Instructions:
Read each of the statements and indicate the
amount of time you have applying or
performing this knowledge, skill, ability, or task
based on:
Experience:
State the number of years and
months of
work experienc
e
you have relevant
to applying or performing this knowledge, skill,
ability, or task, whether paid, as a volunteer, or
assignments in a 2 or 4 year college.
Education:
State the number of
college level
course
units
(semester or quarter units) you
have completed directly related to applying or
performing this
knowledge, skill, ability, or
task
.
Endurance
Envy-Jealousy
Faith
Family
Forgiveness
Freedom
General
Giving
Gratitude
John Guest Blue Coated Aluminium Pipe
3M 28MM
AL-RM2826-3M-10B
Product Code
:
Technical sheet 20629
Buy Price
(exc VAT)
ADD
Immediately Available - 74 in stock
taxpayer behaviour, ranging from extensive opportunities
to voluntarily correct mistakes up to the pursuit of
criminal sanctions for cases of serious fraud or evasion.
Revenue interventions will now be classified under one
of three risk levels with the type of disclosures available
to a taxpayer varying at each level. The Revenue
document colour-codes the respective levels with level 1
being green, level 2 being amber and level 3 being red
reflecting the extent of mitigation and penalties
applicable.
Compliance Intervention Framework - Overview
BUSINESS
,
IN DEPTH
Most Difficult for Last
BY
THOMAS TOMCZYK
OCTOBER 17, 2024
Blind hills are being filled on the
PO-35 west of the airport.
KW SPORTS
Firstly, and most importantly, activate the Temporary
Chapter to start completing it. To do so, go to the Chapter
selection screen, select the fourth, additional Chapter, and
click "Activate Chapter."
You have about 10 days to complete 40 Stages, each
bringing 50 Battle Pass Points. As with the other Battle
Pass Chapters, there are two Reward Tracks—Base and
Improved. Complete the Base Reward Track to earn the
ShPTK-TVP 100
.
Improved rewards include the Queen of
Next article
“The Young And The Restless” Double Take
**********
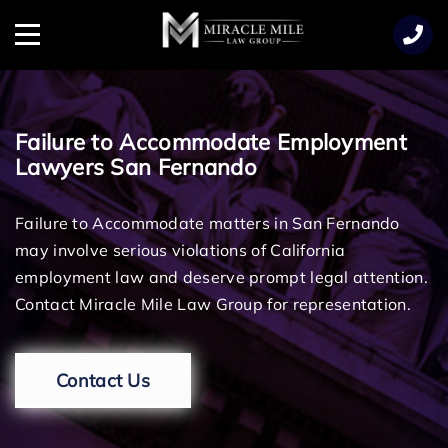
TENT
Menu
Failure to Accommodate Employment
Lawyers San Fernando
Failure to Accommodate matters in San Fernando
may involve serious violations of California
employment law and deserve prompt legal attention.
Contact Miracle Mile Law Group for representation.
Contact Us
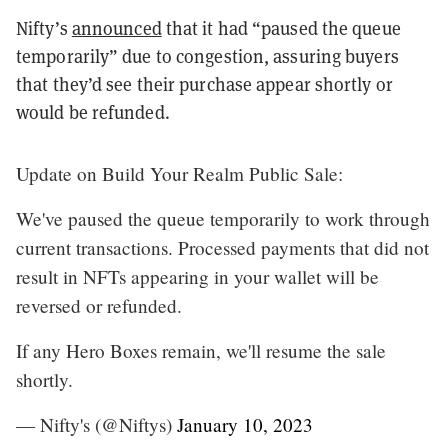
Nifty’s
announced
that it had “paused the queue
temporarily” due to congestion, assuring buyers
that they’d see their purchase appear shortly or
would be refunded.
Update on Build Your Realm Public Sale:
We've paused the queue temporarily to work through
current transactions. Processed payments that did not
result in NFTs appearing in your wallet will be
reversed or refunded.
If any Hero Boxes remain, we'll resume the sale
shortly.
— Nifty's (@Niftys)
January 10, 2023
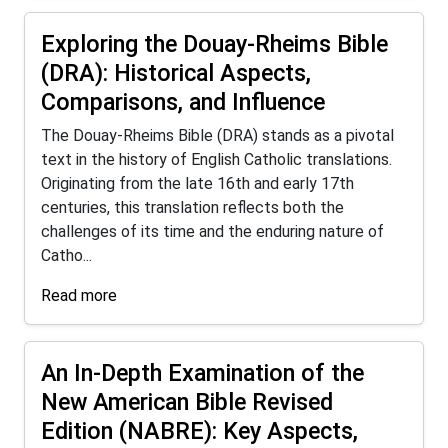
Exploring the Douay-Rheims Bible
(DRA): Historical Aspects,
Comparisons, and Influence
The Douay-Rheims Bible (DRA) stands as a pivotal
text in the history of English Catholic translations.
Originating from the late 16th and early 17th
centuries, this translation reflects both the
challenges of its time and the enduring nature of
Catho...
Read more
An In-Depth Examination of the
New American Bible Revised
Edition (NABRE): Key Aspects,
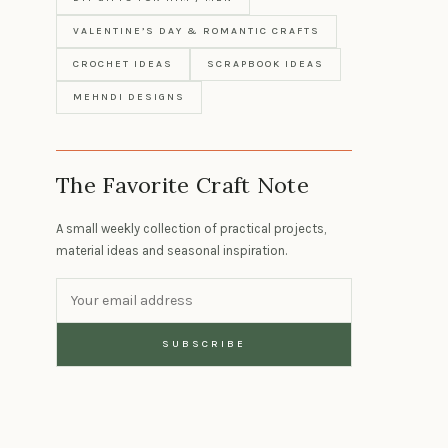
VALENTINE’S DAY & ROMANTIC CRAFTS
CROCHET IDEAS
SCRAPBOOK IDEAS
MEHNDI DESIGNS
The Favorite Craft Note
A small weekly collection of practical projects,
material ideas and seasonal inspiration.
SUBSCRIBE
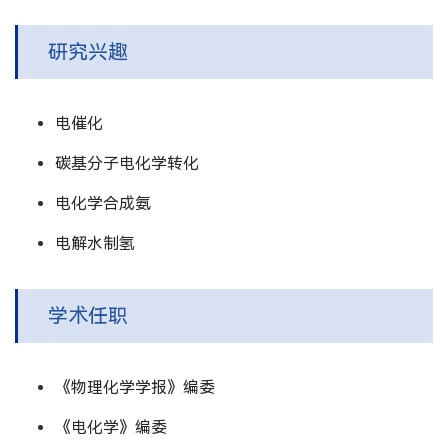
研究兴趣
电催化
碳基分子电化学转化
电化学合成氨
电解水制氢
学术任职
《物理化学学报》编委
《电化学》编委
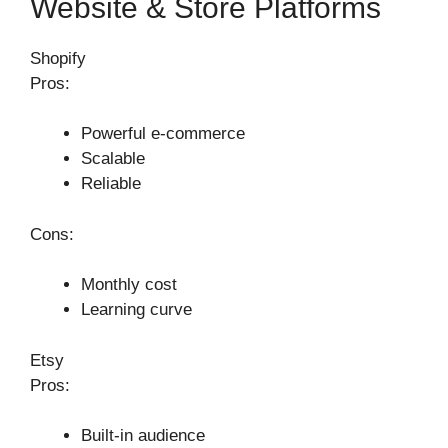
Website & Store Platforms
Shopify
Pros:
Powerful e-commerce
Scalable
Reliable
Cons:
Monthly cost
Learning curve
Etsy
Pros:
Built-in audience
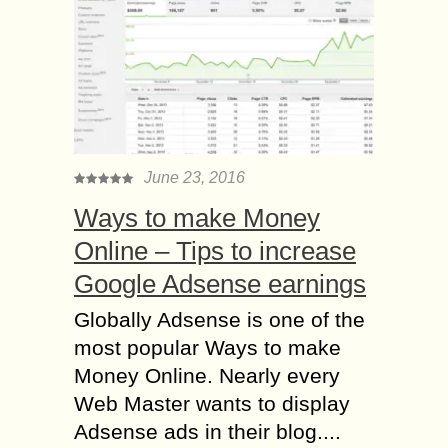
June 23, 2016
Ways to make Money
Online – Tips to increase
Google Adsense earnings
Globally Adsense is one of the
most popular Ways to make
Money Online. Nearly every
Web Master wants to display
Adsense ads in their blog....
**********
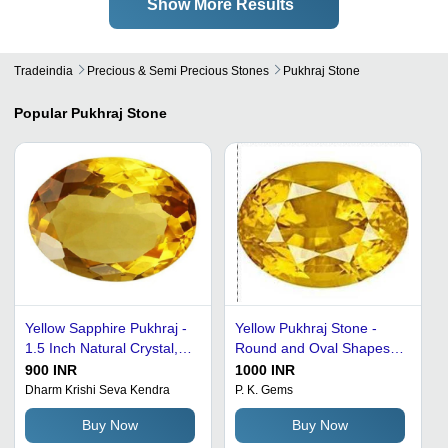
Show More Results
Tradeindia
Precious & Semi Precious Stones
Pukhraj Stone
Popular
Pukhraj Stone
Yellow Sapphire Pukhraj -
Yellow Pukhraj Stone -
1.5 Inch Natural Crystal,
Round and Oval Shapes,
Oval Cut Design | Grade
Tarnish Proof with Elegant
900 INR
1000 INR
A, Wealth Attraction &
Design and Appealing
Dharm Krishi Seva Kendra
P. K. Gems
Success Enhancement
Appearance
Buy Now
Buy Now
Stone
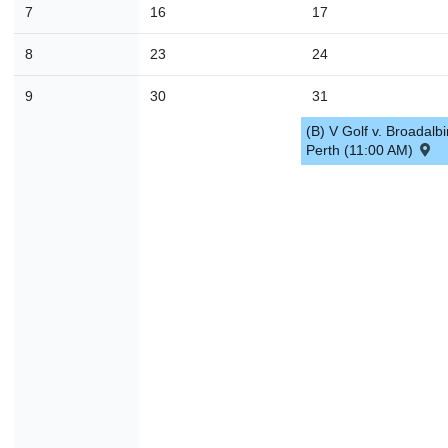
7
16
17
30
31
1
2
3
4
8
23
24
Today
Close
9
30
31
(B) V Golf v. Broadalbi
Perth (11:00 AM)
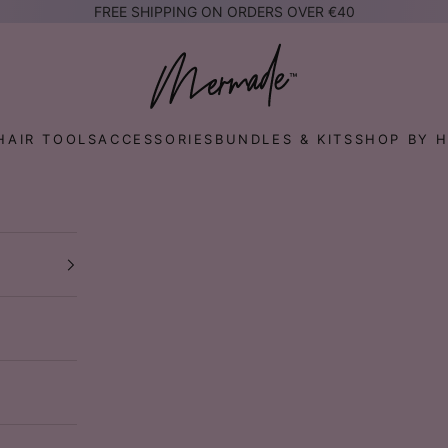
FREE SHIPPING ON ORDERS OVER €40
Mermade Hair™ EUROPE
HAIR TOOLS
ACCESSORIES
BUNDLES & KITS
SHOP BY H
**********
When a line in the listing includes the word "college", report that line in full.

EXERCISE RESPONSE >>
assignments in a 2 or 4 year college.
college level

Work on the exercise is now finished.